For more information about each of the connection methods, please see Code Reference and navigate to the required section.
The RTDIP development team have found this to be the most performant method of connecting to RTDIP leveraging the arrow implementation within Turbodbc to obtain data, but requires a number of additional installation steps to get working on OSX, Linux and Windows
- ODBC or JDBC are required to leverage TURBODBC. Follow these instructions to install the drivers in your environment.
- Boost needs to be installed locally to use the TURBODBC SQL Connector (Optional)
from rtdip_sdk.connectors import TURBODBCSQLConnection
server_hostname = "server_hostname"
http_path = "http_path"
access_token = "token"
connection = TURBODBCSQLConnection(server_hostname, http_path, access_token)
Replace server_hostname, http_path and access_token with your own information.
For more information about each of the connection methods, please see Code Reference and navigate to the required section.
Functions
Finally, after authenticating and connecting using one of the methods above, you have access to the commonly requested RTDIP functions such as Resample, Interpolate, Raw, Time Weighted Averages or Metadata.

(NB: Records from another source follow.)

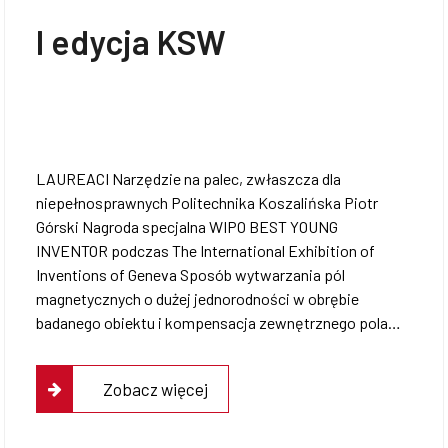
I edycja KSW
LAUREACI Narzędzie na palec, zwłaszcza dla
niepełnosprawnych Politechnika Koszalińska Piotr
Górski Nagroda specjalna WIPO BEST YOUNG
INVENTOR podczas The International Exhibition of
Inventions of Geneva Sposób wytwarzania pól
magnetycznych o dużej jednorodności w obrębie
badanego obiektu i kompensacja zewnętrznego pola…
Zobacz więcej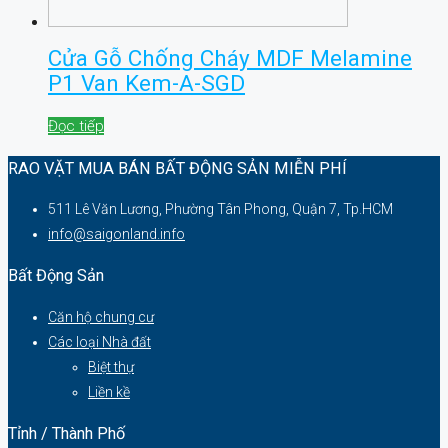
Cửa Gỗ Chống Cháy MDF Melamine
P1 Van Kem-A-SGD
Đọc tiếp
RAO VẶT MUA BÁN BẤT ĐỘNG SẢN MIỄN PHÍ
511 Lê Văn Lương, Phường Tân Phong, Quận 7, Tp.HCM
info@saigonland.info
Bất Động Sản
Căn hộ chung cư
Các loại Nhà đất
Biệt thự
Liền kề
Tỉnh / Thành Phố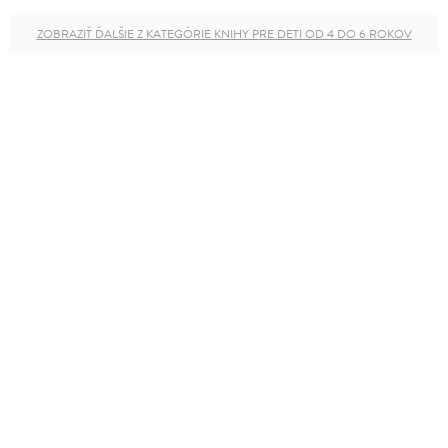
ZOBRAZIŤ ĎALŠIE Z KATEGÓRIE KNIHY PRE DETI OD 4 DO 6 ROKOV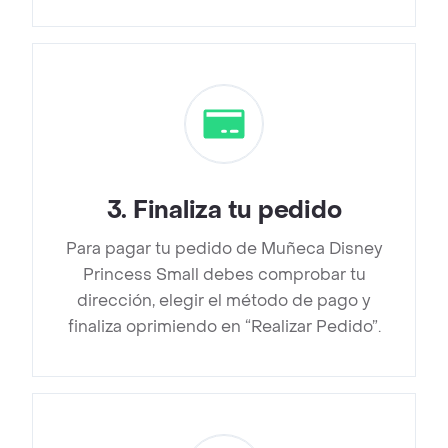
3
.
Finaliza tu pedido
Para pagar tu pedido de Muñeca Disney
Princess Small debes comprobar tu
dirección, elegir el método de pago y
finaliza oprimiendo en “Realizar Pedido”.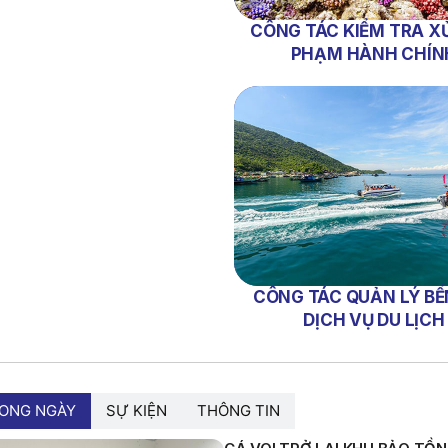
CÔNG TÁC KIỂM TRA XỬ
PHẠM HÀNH CHÍN
CÔNG TÁC QUẢN LÝ BẾ
DỊCH VỤ DU LỊCH
RONG NGÀY
SỰ KIỆN
THÔNG TIN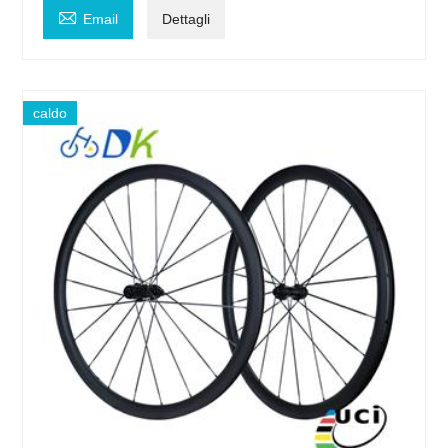

Email
Dettagli
caldo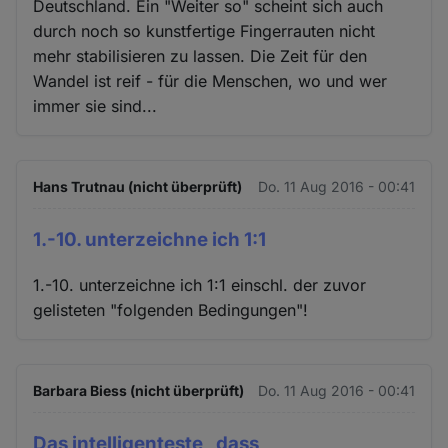
Deutschland. Ein "Weiter so" scheint sich auch
durch noch so kunstfertige Fingerrauten nicht
mehr stabilisieren zu lassen. Die Zeit für den
Wandel ist reif - für die Menschen, wo und wer
immer sie sind...
Hans Trutnau (nicht überprüft)
Do. 11 Aug 2016 - 00:41
1.-10. unterzeichne ich 1:1
1.-10. unterzeichne ich 1:1 einschl. der zuvor
gelisteten "folgenden Bedingungen"!
Barbara Biess (nicht überprüft)
Do. 11 Aug 2016 - 00:41
Das intelligenteste , dass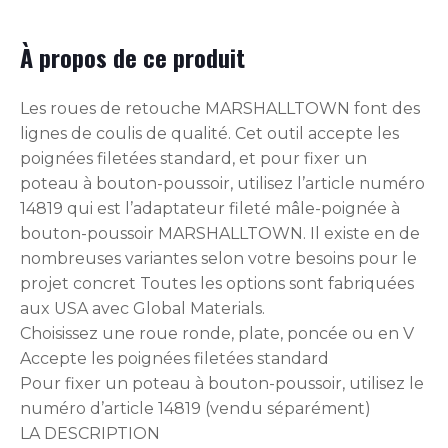
À propos de ce produit
Les roues de retouche MARSHALLTOWN font des
lignes de coulis de qualité. Cet outil accepte les
poignées filetées standard, et pour fixer un
poteau à bouton-poussoir, utilisez l’article numéro
14819 qui est l’adaptateur fileté mâle-poignée à
bouton-poussoir MARSHALLTOWN. Il existe en de
nombreuses variantes selon votre besoins pour le
projet concret Toutes les options sont fabriquées
aux USA avec Global Materials.
Choisissez une roue ronde, plate, poncée ou en V
Accepte les poignées filetées standard
Pour fixer un poteau à bouton-poussoir, utilisez le
numéro d’article 14819 (vendu séparément)
LA DESCRIPTION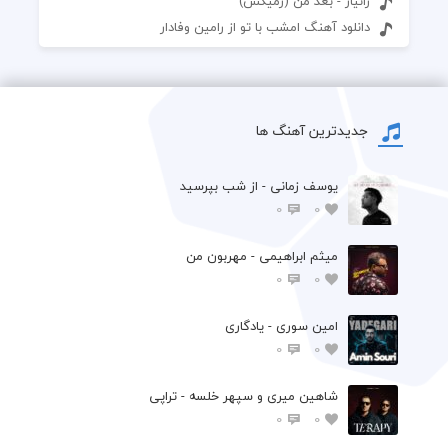
زانیار - بعد من (رمیکس)
دانلود آهنگ امشب با تو از رامین وفادار
جدیدترین آهنگ ها
یوسف زمانی - از شب بپرسید
0
0
میثم ابراهیمی - مهربون من
0
0
امین سوری - یادگاری
0
0
شاهین میری و سپهر خلسه - تراپی
0
0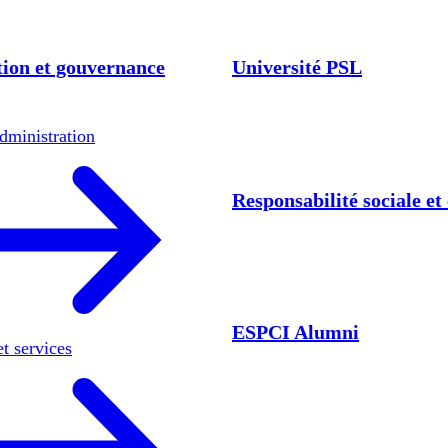
ion et gouvernance
Université PSL
dministration
Responsabilité sociale e
ESPCI Alumni
et services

1. To use any of the RTDIP functions, use the commands below.
from rtdip_sdk.queries import resample
from rtdip_sdk.queries import interpolate
from rtdip_sdk.queries import raw
from rtdip_sdk.queries import time_weighted_average
from rtdip_sdk.queries import metadata
2. From functions you can use any of the following methods.
Resample
resample.get(connection, parameters_dict)
Interpolate
interpolate.get(connection, parameters_dict)
Raw
raw.get(connection, parameters_dict)
Time Weighted Average
time_weighted_average.get(connection, parameter_dict)
Metadata
metadata.get(connection, parameter_dict)
For more information about the function parameters see Code Reference and navigate through the required function.
Example
This is a code example of the RTDIP SDK Interpolate function. You will need to replace the parameters with your own requirements and details. If you are unsure on the options please see Code Reference - Interpolate and navigate to the attributes section.
from rtdip_sdk.authentication import authenticate as auth
from rtdip_sdk.connectors import DatabricksSQLConnection
from rtdip_sdk.queries import interpolate
authentication = auth.DefaultAuth().authenticate()

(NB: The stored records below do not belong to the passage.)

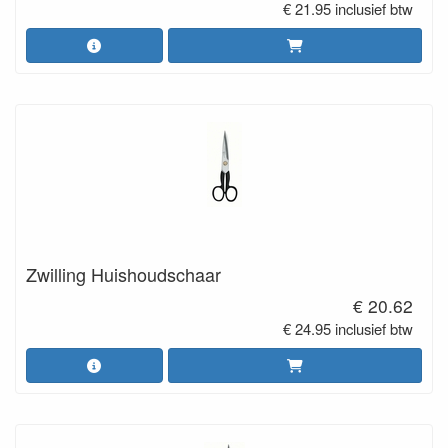
€ 21.95 inclusief btw
Zwilling Huishoudschaar
€ 20.62
€ 24.95 inclusief btw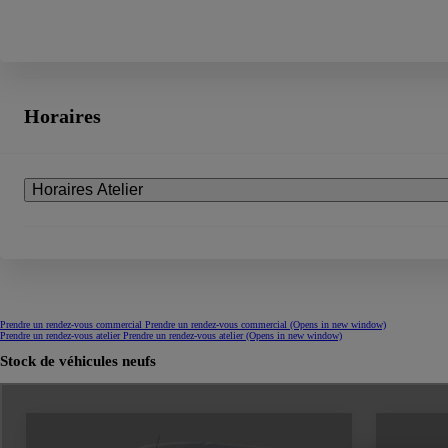
Horaires
Horaires Atelier
Prendre un rendez-vous commercial
Prendre un rendez-vous commercial
(Opens in new window)
Prendre un rendez-vous atelier
Prendre un rendez-vous atelier
(Opens in new window)
Stock de véhicules neufs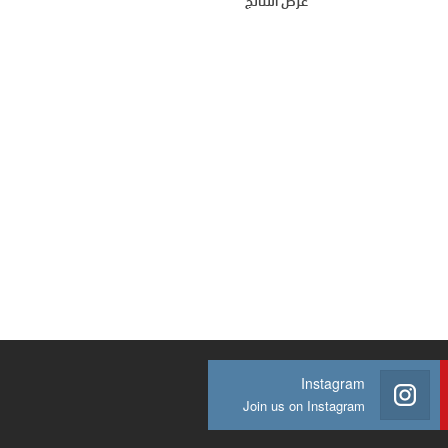
عرض النتائج
Instagram
Join us on Instagram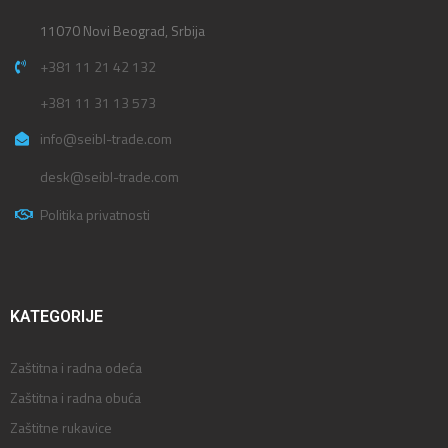
11070 Novi Beograd, Srbija
+381 11 21 42 132
+381 11 31 13 573
info@seibl-trade.com
desk@seibl-trade.com
Politika privatnosti
KATEGORIJE
Zaštitna i radna odeća
Zaštitna i radna obuća
Zaštitne rukavice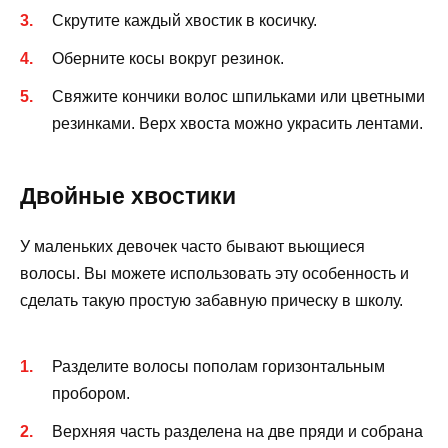
Скрутите каждый хвостик в косичку.
Оберните косы вокруг резинок.
Свяжите кончики волос шпильками или цветными
резинками. Верх хвоста можно украсить лентами.
Двойные хвостики
У маленьких девочек часто бывают вьющиеся
волосы. Вы можете использовать эту особенность и
сделать такую ​​простую забавную прическу в школу.
Разделите волосы пополам горизонтальным
пробором.
Верхняя часть разделена на две пряди и собрана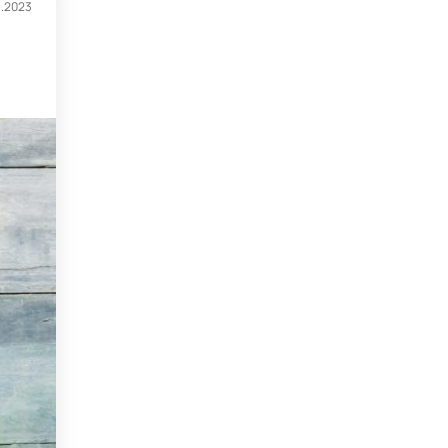
3.2023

access_token = authentication.get_token("2ff814a6-3304-4ab8-85cb-cd0e6f879c1d/.default").token
connection = DatabricksSQLConnection("{server_hostname}", "{http_path}", access_token)
parameters = {
"business_unit": "{business_unit}",
"region": "{region}",
"asset": "{asset}",
"data_security_level": "{date_security_level}",
"data_type": "{data_type}", #options are float, integer, string and double (the majority of data is float)
"tag_names": ["{tag_name_1}, {tag_name_2}"],
"start_date": "2022-03-08", #start_date can be a date in the format "YYYY-MM-DD" or a datetime in the format "YYYY-MM-DDTHH:MM:SS"

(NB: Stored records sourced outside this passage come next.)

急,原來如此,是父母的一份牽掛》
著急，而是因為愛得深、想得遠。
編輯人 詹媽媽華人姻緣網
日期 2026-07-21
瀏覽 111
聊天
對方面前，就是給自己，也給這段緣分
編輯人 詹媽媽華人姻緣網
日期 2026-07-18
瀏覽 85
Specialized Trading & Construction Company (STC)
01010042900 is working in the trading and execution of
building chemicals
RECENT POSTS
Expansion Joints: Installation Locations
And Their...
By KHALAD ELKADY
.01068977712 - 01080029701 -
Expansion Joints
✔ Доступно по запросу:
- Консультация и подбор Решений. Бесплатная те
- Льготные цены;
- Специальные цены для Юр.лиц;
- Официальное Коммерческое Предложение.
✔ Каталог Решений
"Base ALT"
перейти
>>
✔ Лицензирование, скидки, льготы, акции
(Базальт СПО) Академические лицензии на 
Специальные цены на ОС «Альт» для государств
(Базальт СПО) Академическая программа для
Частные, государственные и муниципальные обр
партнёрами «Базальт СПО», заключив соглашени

"end_date": "2022-03-10", #end_date can be a date in the format "YYYY-MM-DD" or a datetime in the format "YYYY-MM-DDTHH:MM:SS"
"time_interval_rate": "1", #numeric input
"time_interval_unit": "hour", #options are second, minute, day or hour
"agg_method": "first", #options are first, last, avg, min, max
"interpolation_method": "forward_fill", #options are forward_fill, backward_fill or linear
"include_bad_data": True #boolean options are True or False
}
result = interpolate.get(connection, parameters)
print(result)
Note
If you are having problems please see Troubleshooting for more information.
Conclusion
Congratulations! You have now learnt how to use the RTDIP SDK. Please check back for regular updates and if you would like to contribute, you can open an issue on GitHub. See the Contributing Guide for more help.